Dollar use in global trade rose to high amid war, Swift says
The greenback’s portion of international transactions rose to a record 51.1% in March, up from 49.2% a month earlier, according to the latest data compiled by global financial messaging service Swift, or the Society for Worldwide Interbank Financial Telecommunication.
A person uses a counting machine to counts US dollar bills. (Courtesy: Reuters photo)
The ongoing conflict in the Middle East is solidifying the US dollar’s dominant role in global trade, according to one measure of activity in the interbank foreign-exchange markets.
The greenback’s portion of international transactions rose to a record 51.1% in March, up from 49.2% a month earlier, according to the latest data compiled by global financial messaging service Swift, or the Society for Worldwide Interbank Financial Telecommunication. That’s the highest share since 2023 when the Belgium-headquartered consortium revised how it collects the transaction data.
Large global banks use Swift to communicate with each other and facilitate interbank currency deals. The world’s primary reserve currency was followed by the euro, which carried about a 21% share via Swift, then the pound, yen, Chinese yuan and Canadian dollar.

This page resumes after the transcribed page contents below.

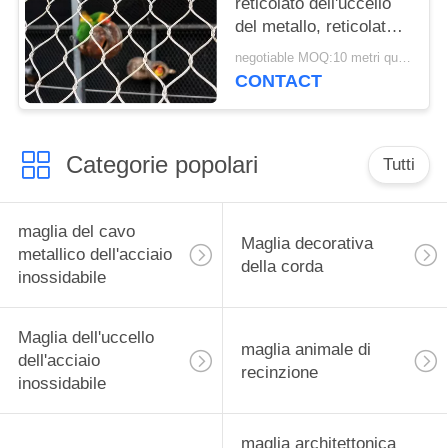
reticolato dell'uccello
del metallo, reticolato
tessuto flessibile
negotiable MOQ:10 metri quadrati
dell'uccello dell'acciaio
CONTACT
inossidabile di 1.2mm
Categorie popolari
Tutti
maglia del cavo
Maglia decorativa
metallico dell'acciaio
della corda
inossidabile
Maglia dell'uccello
maglia animale di
dell'acciaio
recinzione
inossidabile
maglia architettonica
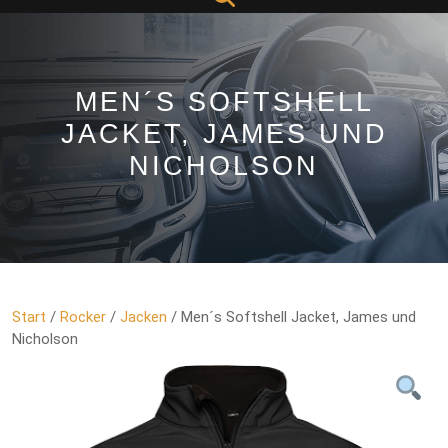
Button
MEN´S SOFTSHELL
JACKET, JAMES UND
NICHOLSON
Start
/
Rocker
/
Jacken
/ Men´s Softshell Jacket, James und
Nicholson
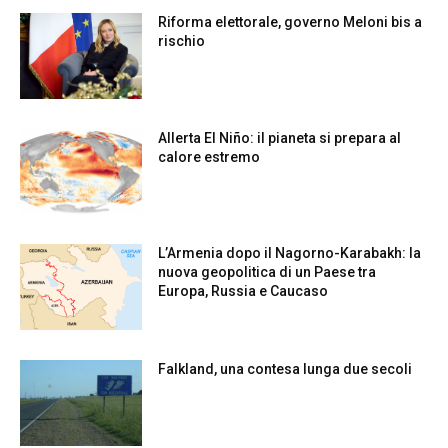
Riforma elettorale, governo Meloni bis a
rischio
Allerta El Niño: il pianeta si prepara al
calore estremo
L’Armenia dopo il Nagorno-Karabakh: la
nuova geopolitica di un Paese tra
Europa, Russia e Caucaso
Falkland, una contesa lunga due secoli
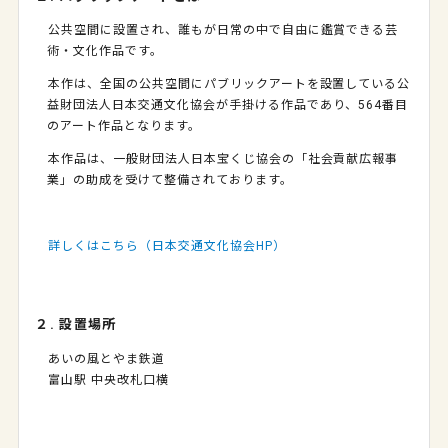
公共空間に設置され、誰もが日常の中で自由に鑑賞できる芸
術・文化作品です。
本作は、全国の公共空間にパブリックアートを設置している公
益財団法人日本交通文化協会が手掛ける作品であり、564番目
のアート作品となります。
本作品は、一般財団法人日本宝くじ協会の「社会貢献広報事
業」の助成を受けて整備されております。
詳しくはこちら（日本交通文化協会HP）
２. 設置場所
あいの風とやま鉄道
富山駅 中央改札口横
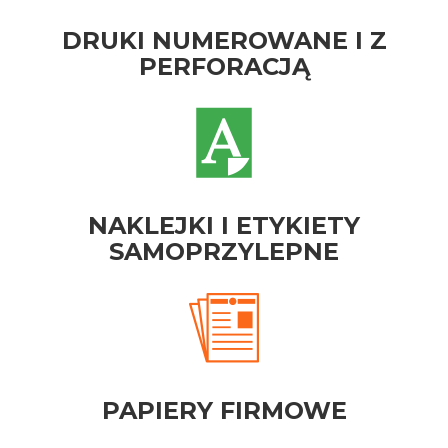
DRUKI NUMEROWANE I Z
PERFORACJĄ
NAKLEJKI I ETYKIETY
SAMOPRZYLEPNE
PAPIERY FIRMOWE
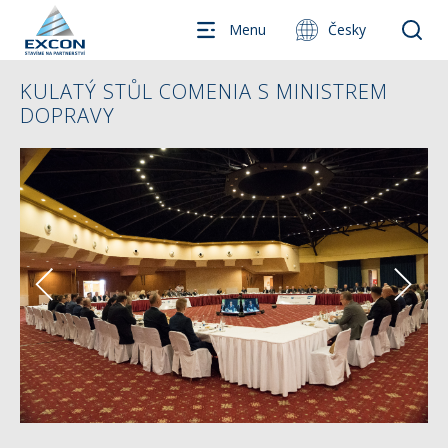
Menu
Česky
KULATÝ STŮL COMENIA S MINISTREM
DOPRAVY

“Dollar weakness seen last year has not translated into any clear decline in the dollar’s role as a reserve or base currency for capital markets,” a JPMorgan research team led by Joyce Chang said in an April 21 note.
In 2025, a gauge of the greenback fell by 8% to its lowest level in four years. Since the start of the Iran war in late February, it has gained about 0.8%.
Trading in the currency markets was exceptionally choppy last month following the launch of US and Israeli strikes against Iran, driving a global selloff in risky assets, a surge in oil prices and demand for the haven dollar.
A gauge of the greenback’s expected volatility over the next month surged to a 10-month high in March, although gyrations have quieted since as investors focus on the outlook of ceasefire negotiations between the US and Iran.
What Bloomberg strategists say…
“Markets are putting a lot of faith in President Trump’s desire to end the Iran war, treating renewed escalation as a low-probability risk even though the facts on the ground remain highly uncertain. Investors have gone back to taking comfort from earnings beats, AI capex growth tailwinds and a US consumer that has so far absorbed higher gasoline prices better than feared.”
— Michael Ball, Macro Strategist, Markets Live
Still, investors have a keen eye on the international usage of the greenback — and the appeal of US assets more broadly — since President Donald Trump unveiled a sweeping program of tariffs early last year.
“We see a broader trend toward diversification rather than outright de-dollarization, and the data fail to demonstrate broad-based de-dollarization,” JPMorgan’s Chang and team said.
Swift’s data doesn’t encompass the entire $9.5 trillion-per-day currency markets. In 2022, for example, it began excluding several major Russian banks from the service following the invasion of Ukraine. And while it measures trading activity by currency, the figures don’t reveal the underlying direction of the flows between banks. Some 13.4 billion trade instructions were sent via Swift in 2024, according to its latest annual review published last year, up from 11.9 billion the year before.
China has its own cross-border interbank payments system, called CIPS, that includes messaging tools akin to Swift. But since 2015, its adoption among global banks has come in fits and starts. The yuan’s share of activity via Swift, meanwhile, rose to 3.1% in March — although that is below the currency’s all-time high seen back in 2024.